Movilidad: cambia la fórmula de movilidad de jubilados, pensionados, pensiones no contributivas, beneficiarios de asignaciones familiares y asignación universal por hijo (AUH).
En lugar del ajuste que tiene en cuenta el 50 por ciento a la evolución de los salarios y el 50% de la recaudación, se pasará a utilizar el 70% de la variación del índice de precios al consumidor (IPC) que publica mensualmente el Indec y el 30% de la suba de los sueldos formales.
Frecuencia: el ajuste de los haberes pasará a ser trimestral y no semestral, como ocurre con el método vigente.
En marzo de 2018, en lugar de otorgarse el aumento semestral de julio a diciembre, ubicado en torno a un 12 por ciento, se brindará una suba que arroja un 5,7%.
82% móvil: cuando aumente el salario mínimo, si la jubilación mínima es inferior al 82 por ciento, la Ansés ajustará los haberes de los alcanzados por esa garantía.

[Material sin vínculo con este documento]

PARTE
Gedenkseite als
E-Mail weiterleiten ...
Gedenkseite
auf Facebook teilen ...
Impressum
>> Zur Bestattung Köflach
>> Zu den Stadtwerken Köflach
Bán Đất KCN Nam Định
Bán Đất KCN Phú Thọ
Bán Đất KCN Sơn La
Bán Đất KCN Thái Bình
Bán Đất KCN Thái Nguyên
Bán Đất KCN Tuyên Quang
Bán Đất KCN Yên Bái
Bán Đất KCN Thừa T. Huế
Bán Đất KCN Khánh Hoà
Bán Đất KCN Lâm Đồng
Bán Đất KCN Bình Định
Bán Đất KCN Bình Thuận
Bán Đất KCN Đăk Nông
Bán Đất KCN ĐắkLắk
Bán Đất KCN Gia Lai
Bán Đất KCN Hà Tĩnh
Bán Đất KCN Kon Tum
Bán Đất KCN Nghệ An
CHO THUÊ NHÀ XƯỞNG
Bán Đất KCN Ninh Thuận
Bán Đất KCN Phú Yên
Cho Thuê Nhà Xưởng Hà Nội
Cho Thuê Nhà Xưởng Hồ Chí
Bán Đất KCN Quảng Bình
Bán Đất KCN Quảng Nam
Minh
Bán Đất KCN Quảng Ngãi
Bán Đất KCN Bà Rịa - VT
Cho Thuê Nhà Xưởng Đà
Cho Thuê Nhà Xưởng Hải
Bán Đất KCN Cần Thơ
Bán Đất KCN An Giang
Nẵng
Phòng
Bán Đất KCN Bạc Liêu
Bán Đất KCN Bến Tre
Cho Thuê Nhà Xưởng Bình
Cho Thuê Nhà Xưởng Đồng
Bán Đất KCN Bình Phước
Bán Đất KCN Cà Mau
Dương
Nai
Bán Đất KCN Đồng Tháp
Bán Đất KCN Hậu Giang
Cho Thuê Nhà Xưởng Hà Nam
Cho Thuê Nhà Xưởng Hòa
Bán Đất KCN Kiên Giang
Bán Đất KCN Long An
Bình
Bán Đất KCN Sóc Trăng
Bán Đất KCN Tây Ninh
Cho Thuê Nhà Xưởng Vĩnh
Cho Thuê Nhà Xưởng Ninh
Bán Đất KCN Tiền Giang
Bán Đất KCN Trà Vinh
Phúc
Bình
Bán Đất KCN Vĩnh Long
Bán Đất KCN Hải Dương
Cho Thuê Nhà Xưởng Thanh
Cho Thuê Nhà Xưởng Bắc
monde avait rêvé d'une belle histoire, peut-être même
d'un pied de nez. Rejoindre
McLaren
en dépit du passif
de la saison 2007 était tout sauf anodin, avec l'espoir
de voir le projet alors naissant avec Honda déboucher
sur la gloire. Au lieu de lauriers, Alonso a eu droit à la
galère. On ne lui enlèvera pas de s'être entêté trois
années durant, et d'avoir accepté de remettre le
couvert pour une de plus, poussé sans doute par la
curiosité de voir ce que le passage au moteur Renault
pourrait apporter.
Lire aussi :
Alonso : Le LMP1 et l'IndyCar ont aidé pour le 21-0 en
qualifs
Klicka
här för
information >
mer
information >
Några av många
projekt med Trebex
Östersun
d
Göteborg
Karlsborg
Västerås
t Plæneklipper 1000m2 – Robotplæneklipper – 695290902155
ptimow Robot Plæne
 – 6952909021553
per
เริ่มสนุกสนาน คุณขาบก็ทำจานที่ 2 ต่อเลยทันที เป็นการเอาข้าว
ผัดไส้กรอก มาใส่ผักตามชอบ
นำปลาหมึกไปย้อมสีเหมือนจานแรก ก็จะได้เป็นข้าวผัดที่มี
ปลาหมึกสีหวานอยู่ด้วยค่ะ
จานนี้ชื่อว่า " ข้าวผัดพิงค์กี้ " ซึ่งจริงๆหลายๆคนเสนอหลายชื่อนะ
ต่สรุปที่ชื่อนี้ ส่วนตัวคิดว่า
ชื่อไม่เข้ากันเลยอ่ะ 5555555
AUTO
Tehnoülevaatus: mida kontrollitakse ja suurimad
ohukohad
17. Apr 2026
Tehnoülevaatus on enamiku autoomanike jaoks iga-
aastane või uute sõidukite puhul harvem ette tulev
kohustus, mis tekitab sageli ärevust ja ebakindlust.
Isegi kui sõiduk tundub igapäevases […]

Esto se aplicará a aquellos que al momento de la jubilación hayan reunido 30 años de aportes efectivos.
Jubilación voluntaria: con la reforma, los empleados que se encuentren en relación de dependencia en el sector privado podrán elegir la posibilidad de jubilarse a los 70 años.
Para compensar a los jubilados que ganan menos de 10 mil pesos, se emitirá un bono que rondaría los 700 pesos.
Estará destinado a compensar a jubilados y pensionados con haberes inferiores a los 10 mil pesos y beneficiarios de la AUH por el desfase entre la fórmula actual y la nueva que propone el gobierno. Es decir: por los meses que no son tenidos en cuenta en el proyecto de ley.
Se prevé, según sus impulsores, que el bono alcance al 70 por ciento de los jubilados y pensionados, incluidos los de la moratoria, y al 100% de los beneficiarios de la AUH.